*** Available data ***

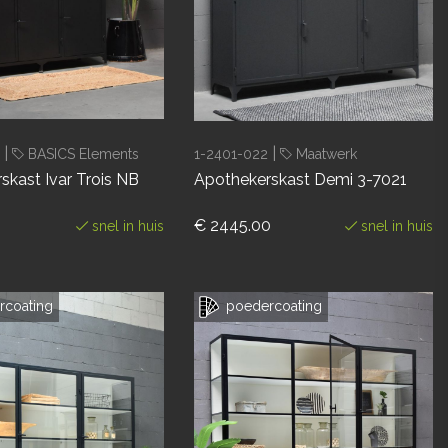
|
|
1
BASICS Elements
1-2401-022
Maatwerk
skast Ivar Trois NB
Apothekerskast Demi 3-7021
€ 2445.00
snel in huis
snel in huis
coating
poedercoating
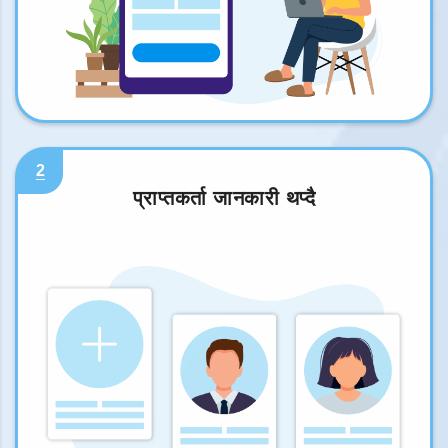
2
प्राप्तकर्ता जानकारी थप्दै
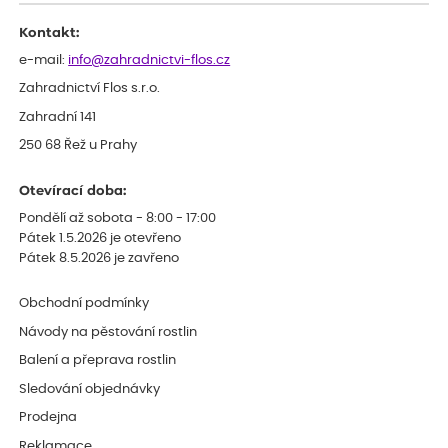
Děkujeme
Kontakt:
e-mail:
info@zahradnictvi-flos.cz
Zahradnictví Flos s.r.o.
Zahradní 141
250 68 Řež u Prahy
Otevírací doba:
Pondělí až sobota - 8:00 - 17:00
Pátek 1.5.2026 je otevřeno
Pátek 8.5.2026 je zavřeno
Obchodní podmínky
Návody na pěstování rostlin
Balení a přeprava rostlin
Sledování objednávky
Prodejna
Reklamace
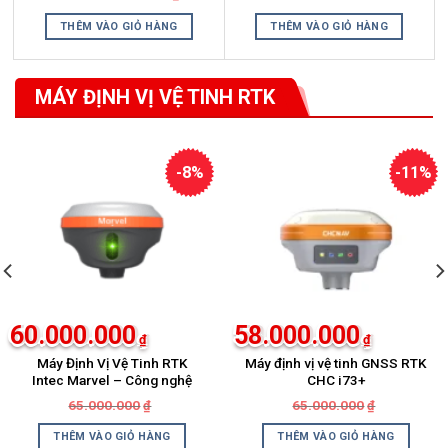
là:
tại
20.000.000₫
là:
THÊM VÀO GIỎ HÀNG
THÊM VÀO GIỎ HÀNG
18.080.000₫
MÁY ĐỊNH VỊ VỆ TINH RTK
Xem thêm
-8%
-11%
60.000.000
58.000.000
₫
₫
Máy Định Vị Vệ Tinh RTK
Máy định vị vệ tinh GNSS RTK
Intec Marvel – Công nghệ
CHC i73+
vượt trội【 Camera kép +
Giá
Giá
Giá
Giá
65.000.000
65.000.000
₫
₫
Laser AR + IMU 120° 】
gốc
hiện
gốc
hiện
là:
tại
là:
tại
THÊM VÀO GIỎ HÀNG
THÊM VÀO GIỎ HÀNG
₫.
65.000.000₫.
là:
65.000.000
là:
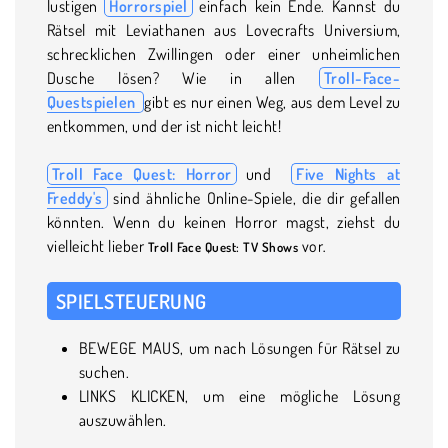
lustigen
Horrorspiel
einfach kein Ende. Kannst du
Rätsel mit Leviathanen aus Lovecrafts Universium,
schrecklichen Zwillingen oder einer unheimlichen
Dusche lösen? Wie in allen
Troll-Face-
Questspielen
gibt es nur einen Weg, aus dem Level zu
entkommen, und der ist nicht leicht!
Troll Face Quest: Horror
und
Five Nights at
Freddy's
sind ähnliche Online-Spiele, die dir gefallen
könnten. Wenn du keinen Horror magst, ziehst du
vielleicht lieber
vor
Troll Face Quest: TV Shows
.
SPIELSTEUERUNG
BEWEGE MAUS, um nach Lösungen für Rätsel zu
suchen.
LINKS KLICKEN, um eine mögliche Lösung
auszuwählen.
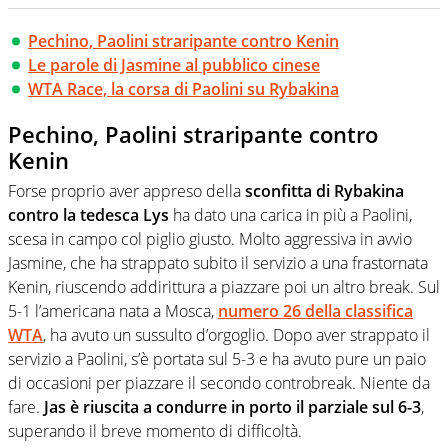
Pechino, Paolini straripante contro Kenin
Le parole di Jasmine al pubblico cinese
WTA Race, la corsa di Paolini su Rybakina
Pechino, Paolini straripante contro
Kenin
Forse proprio aver appreso della
sconfitta di Rybakina
contro la tedesca Lys
ha dato una carica in più a Paolini,
scesa in campo col piglio giusto. Molto aggressiva in avvio
Jasmine, che ha strappato subito il servizio a una frastornata
Kenin, riuscendo addirittura a piazzare poi un altro break. Sul
5-1 l’americana nata a Mosca,
numero 26 della classifica
WTA
, ha avuto un sussulto d’orgoglio. Dopo aver strappato il
servizio a Paolini, s’è portata sul 5-3 e ha avuto pure un paio
di occasioni per piazzare il secondo controbreak. Niente da
fare.
Jas è riuscita a condurre in porto il parziale sul 6-3
,
superando il breve momento di difficoltà.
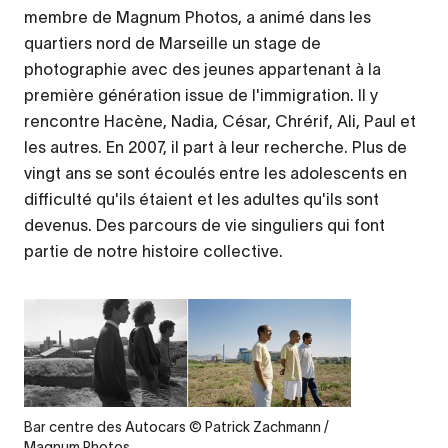
membre de Magnum Photos, a animé dans les
quartiers nord de Marseille un stage de
photographie avec des jeunes appartenant à la
première génération issue de l'immigration. Il y
rencontre Hacène, Nadia, César, Chrérif, Ali, Paul et
les autres. En 2007, il part à leur recherche. Plus de
vingt ans se sont écoulés entre les adolescents en
difficulté qu'ils étaient et les adultes qu'ils sont
devenus. Des parcours de vie singuliers qui font
partie de notre histoire collective.
Legende
Bar centre des Autocars © Patrick Zachmann /
Magnum Photos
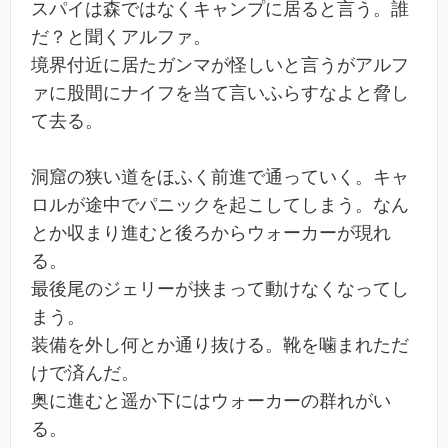
スパイは森ではなくキャンプに居ると言う。誰
だ？と聞くアルファ。
境界付近に居たガンマが怪しいと言うがアルフ
ァに股間にナイフを当て言いふらすなよと脅し
て去る。
洞窟の狭い道をほふく前進で通っていく。キャ
ロルが途中でパニックを起こしてしまう。なん
とか収まり進むと後ろからウォーカーが現れ
る。
最後尾のジェリーが挟まって動けなくなってし
まう。
装備を外し何とか通り抜ける。靴を噛まれただ
けで済んだ。
奥に進むと遥か下にはウォーカーの群れがい
る。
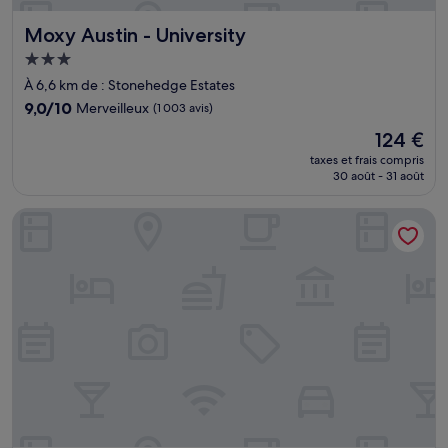
Moxy Austin - University
Moxy Austin - University
Hébergement
3.0 étoiles
À 6,6 km de : Stonehedge Estates
9.0
9,0/10
Merveilleux
(1 003 avis)
sur
Le
124 €
10,
nouveau
Merveilleux,
taxes et frais compris
prix
30 août - 31 août
(1 003 avis)
est
de
Hyatt Place Austin Downtown
124 €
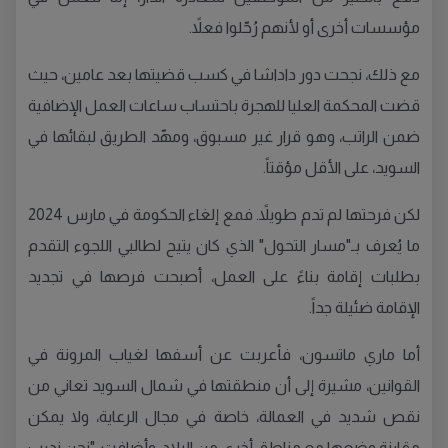
مؤسسات أخرى أو لأنهم رُحّلوا فعلاً.
مع ذلك، نجحت دور داداشا في كسب قضيتها بعد عامين، حيث
قضت المحكمة العليا للهجرة باحتساب ساعات العمل الإضافية
ضمن الراتب، وهو قرار غير مسبوق، ومهّد الطريق لبقائها في
السويد، على الأقل مؤقتاً.
لكن فرحتها لم تدم طويلاً. فمع إلغاء الحكومة في مارس 2024
ما يُعرف بـ"مسار التحول" الذي كان يتيح لطالبي اللجوء التقدم
بطلبات إقامة بناءً على العمل، أصبحت فرصها في تجديد
الإقامة ضئيلة جداً.
أما ماري ماتسون، فأعربت عن أسفها لغياب المرونة في
القوانين، مشيرة إلى أن منطقتها في شمال السويد تعاني من
نقص شديد في العمالة، خاصة في مجال الرعاية، ولا يمكن
مقارنة وضعها مع مناطق أخرى من البلاد. وأضافت: "نحن ندرب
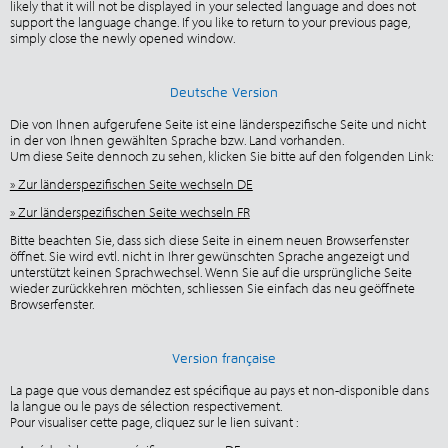
likely that it will not be displayed in your selected language and does not
support the language change. If you like to return to your previous page,
simply close the newly opened window.
Deutsche Version
Die von Ihnen aufgerufene Seite ist eine länderspezifische Seite und nicht
in der von Ihnen gewählten Sprache bzw. Land vorhanden.
Um diese Seite dennoch zu sehen, klicken Sie bitte auf den folgenden Link:
» Zur länderspezifischen Seite wechseln DE
» Zur länderspezifischen Seite wechseln FR
Bitte beachten Sie, dass sich diese Seite in einem neuen Browserfenster
öffnet. Sie wird evtl. nicht in Ihrer gewünschten Sprache angezeigt und
unterstützt keinen Sprachwechsel. Wenn Sie auf die ursprüngliche Seite
wieder zurückkehren möchten, schliessen Sie einfach das neu geöffnete
Browserfenster.
Version française
La page que vous demandez est spécifique au pays et non-disponible dans
la langue ou le pays de sélection respectivement.
Pour visualiser cette page, cliquez sur le lien suivant :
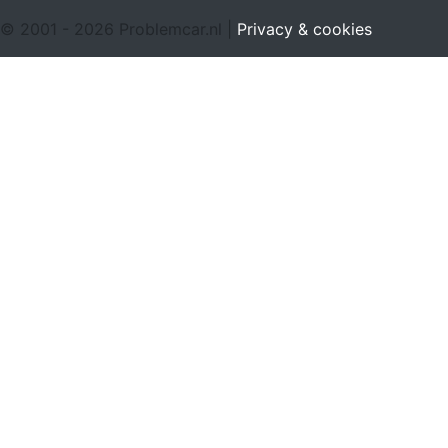
© 2001 - 2026 Problemcar.nl |
Privacy & cookies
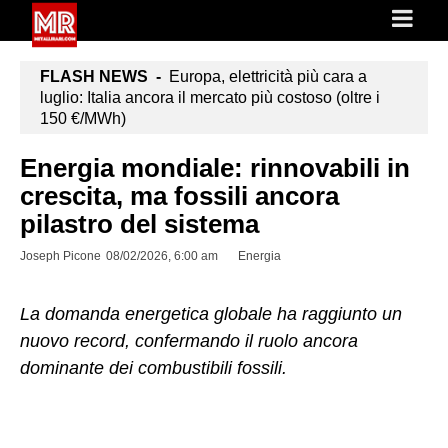
FLASH NEWS -
Europa, elettricità più cara a
luglio: Italia ancora il mercato più costoso (oltre i
150 €/MWh)
Energia mondiale: rinnovabili in
crescita, ma fossili ancora
pilastro del sistema
Joseph Picone
08/02/2026, 6:00 am
Energia
La domanda energetica globale ha raggiunto un
nuovo record, confermando il ruolo ancora
dominante dei combustibili fossili.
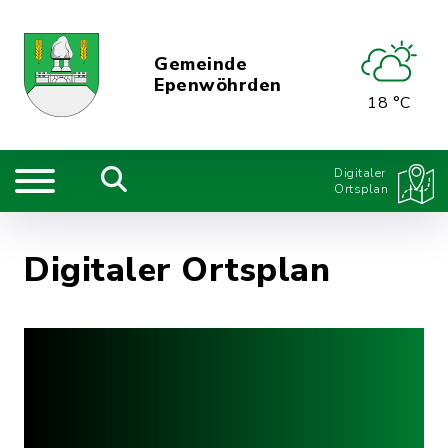
Gemeinde
Epenwöhrden
18 °C
Digitaler
Ortsplan
Digitaler Ortsplan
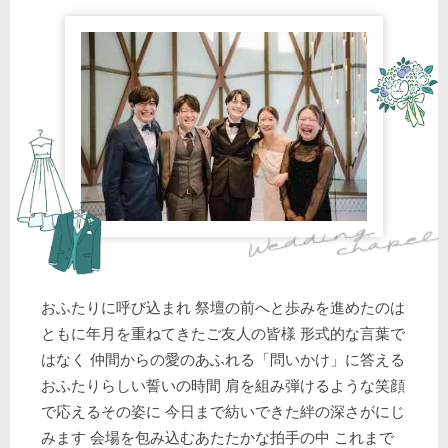
おふたりに呼び込まれ 祭壇の前へと歩みを進めたのは
ともに年月を重ねてきたご友人の皆様 形式的な言葉で
はなく 仲間からの愛のあふれる「問いかけ」に答える
おふたりらしい誓いの時間 肩を組み弾けるような笑顔
で応えるその姿に 今日まで紡いできた絆の深さがにじ
みます 会場を包み込むあたたかな拍手の中 これまで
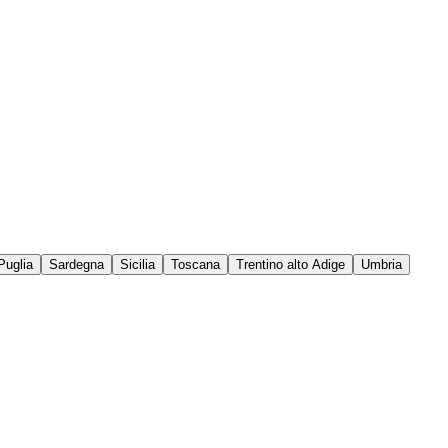
Puglia
Sardegna
Sicilia
Toscana
Trentino alto Adige
Umbria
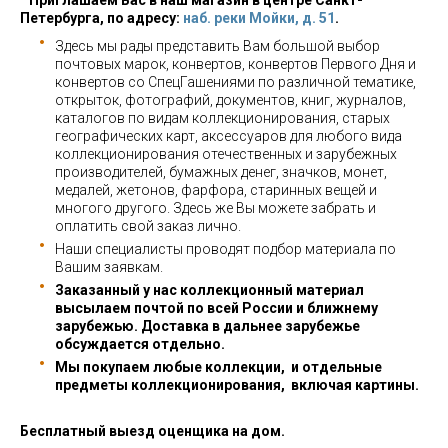
Приглашаем Вас в наш магазин в центре Санкт-
Петербурга, по адресу:
наб. реки Мойки, д. 51
.
Здесь мы рады представить Вам большой выбор
почтовых марок, конвертов, конвертов Первого Дня и
конвертов со СпецГашениями по различной тематике,
открыток, фотографий, документов, книг, журналов,
каталогов по видам коллекционирования, старых
географических карт, аксессуаров для любого вида
коллекционирования отечественных и зарубежных
производителей, бумажных денег, значков, монет,
медалей, жетонов, фарфора, старинных вещей и
многого другого. Здесь же Вы можете забрать и
оплатить свой заказ лично.
Наши специалисты проводят подбор материала по
Вашим заявкам.
Заказанный у нас коллекционный материал
высылаем почтой по всей России и ближнему
зарубежью. Доставка в дальнее зарубежье
обсуждается отдельно.
Мы покупаем любые коллекции, и отдельные
предметы коллекционирования, включая картины.
Бесплатный выезд оценщика на дом.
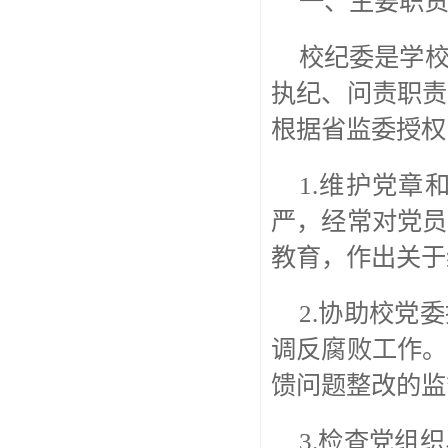
一、主要职
校纪委是学
执纪、问责职责
根据省监委授权
1.维护党
严，经常对党员
教育，作出关于
2.协助校党
调反腐败工作。
馈问题整改的监
3.检查党组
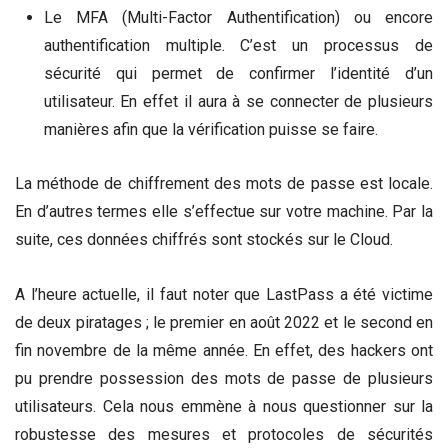
Le MFA (Multi-Factor Authentification) ou encore
authentification multiple. C’est un processus de
sécurité qui permet de confirmer l’identité d’un
utilisateur. En effet il aura à se connecter de plusieurs
manières afin que la vérification puisse se faire.
La méthode de chiffrement des mots de passe est locale.
En d’autres termes elle s’effectue sur votre machine. Par la
suite, ces données chiffrés sont stockés sur le Cloud.
A l’heure actuelle, il faut noter que LastPass a été victime
de deux piratages ; le premier en août 2022 et le second en
fin novembre de la même année. En effet, des hackers ont
pu prendre possession des mots de passe de plusieurs
utilisateurs. Cela nous emmène à nous questionner sur la
robustesse des mesures et protocoles de sécurités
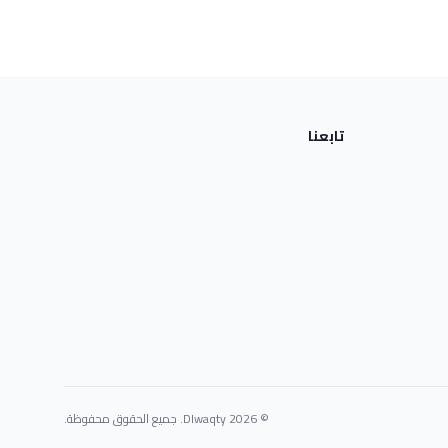
تابعنا
© 2026 Dlwaqty. جميع الحقوق محفوظة.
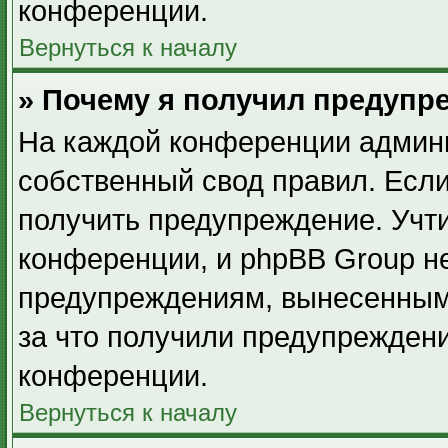
конференции.
Вернуться к началу
» Почему я получил предупр
На каждой конференции админ
собственный свод правил. Есл
получить предупреждение. Учти
конференции, и phpBB Group не
предупреждениям, вынесенным 
за что получили предупрежден
конференции.
Вернуться к началу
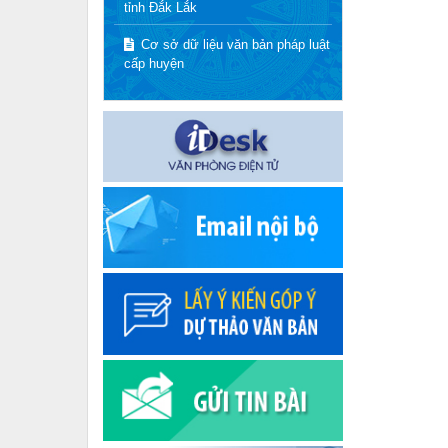
tỉnh Đắk Lắk
Cơ sở dữ liệu văn bản pháp luật
cấp huyện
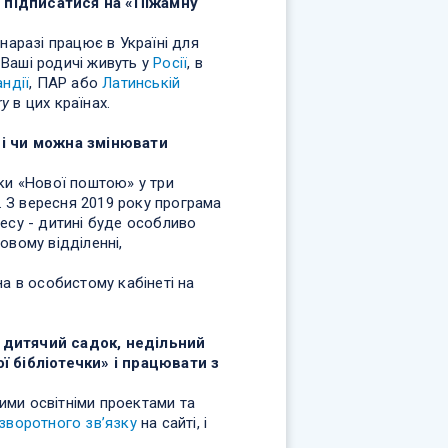
 б підписатися на «Піжамну
наразі працює в Україні для
 Ваші родичі живуть у
Росії
, в
ндії
, ПАР або
Латинській
ry
в цих країнах.
 і чи можна змінювати
ки «Нової поштою» у три
. З вересня 2019 року програма
есу - дитині буде особливо
овому відділенні,
а в особистому кабінеті на
 дитячий садок, недільний
ї бібліотечки» і працювати з
кими освітніми проектами та
зворотного зв’язку
на сайті, і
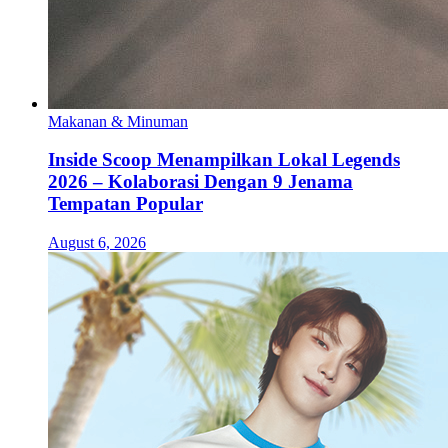
Makanan & Minuman
Inside Scoop Menampilkan Lokal Legends
2026 – Kolaborasi Dengan 9 Jenama
Tempatan Popular
August 6, 2026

*** End of Available data ***

■ How to complete this task
Write out exactly the lines of the material above, starting with the first and finishing with the line that contains "ha dato una", without pictures.

■ Expected output
|
|
1
BASICS Elements
1-2401-022
Maatwerk
skast Ivar Trois NB
Apothekerskast Demi 3-7021
€ 2445.00
snel in huis
snel in huis
coating
poedercoating
2
प्राप्तकर्ता जानकारी थप्दै
Děkujeme
Kontakt:
e-mail:
info@zahradnictvi-flos.cz
Zahradnictví Flos s.r.o.
Zahradní 141
250 68 Řež u Prahy
Otevírací doba:
Pondělí až sobota - 8:00 - 17:00
Pátek 1.5.2026 je otevřeno
Pátek 8.5.2026 je zavřeno
Obchodní podmínky
Návody na pěstování rostlin
Balení a přeprava rostlin
Sledování objednávky
Prodejna
Reklamace
là:
tại
20.000.000₫
là:
THÊM VÀO GIỎ HÀNG
THÊM VÀO GIỎ HÀNG
18.080.000₫
MÁY ĐỊNH VỊ VỆ TINH RTK
Xem thêm
-8%
-11%
60.000.000
58.000.000
₫
₫
Máy Định Vị Vệ Tinh RTK
Máy định vị vệ tinh GNSS RTK
Intec Marvel – Công nghệ
CHC i73+
vượt trội【 Camera kép +
Giá
Giá
Giá
Giá
65.000.000
65.000.000
₫
₫
Laser AR + IMU 120° 】
gốc
hiện
gốc
hiện
là:
tại
là:
tại
THÊM VÀO GIỎ HÀNG
THÊM VÀO GIỎ HÀNG
₫.
65.000.000₫.
là:
65.000.000
là:
lustigen
Horrorspiel
einfach kein Ende. Kannst du
Rätsel mit Leviathanen aus Lovecrafts Universium,
schrecklichen Zwillingen oder einer unheimlichen
Dusche lösen? Wie in allen
Troll-Face-
Questspielen
gibt es nur einen Weg, aus dem Level zu
entkommen, und der ist nicht leicht!
Troll Face Quest: Horror
und
Five Nights at
Freddy's
sind ähnliche Online-Spiele, die dir gefallen
könnten. Wenn du keinen Horror magst, ziehst du
vielleicht lieber
vor
Troll Face Quest: TV Shows
.
SPIELSTEUERUNG
BEWEGE MAUS, um nach Lösungen für Rätsel zu
suchen.
LINKS KLICKEN, um eine mögliche Lösung
auszuwählen.
Pechino, Paolini straripante contro Kenin
Le parole di Jasmine al pubblico cinese
WTA Race, la corsa di Paolini su Rybakina
Pechino, Paolini straripante contro
Kenin
Forse proprio aver appreso della
sconfitta di Rybakina
contro la tedesca Lys
ha dato una carica in più a Paolini,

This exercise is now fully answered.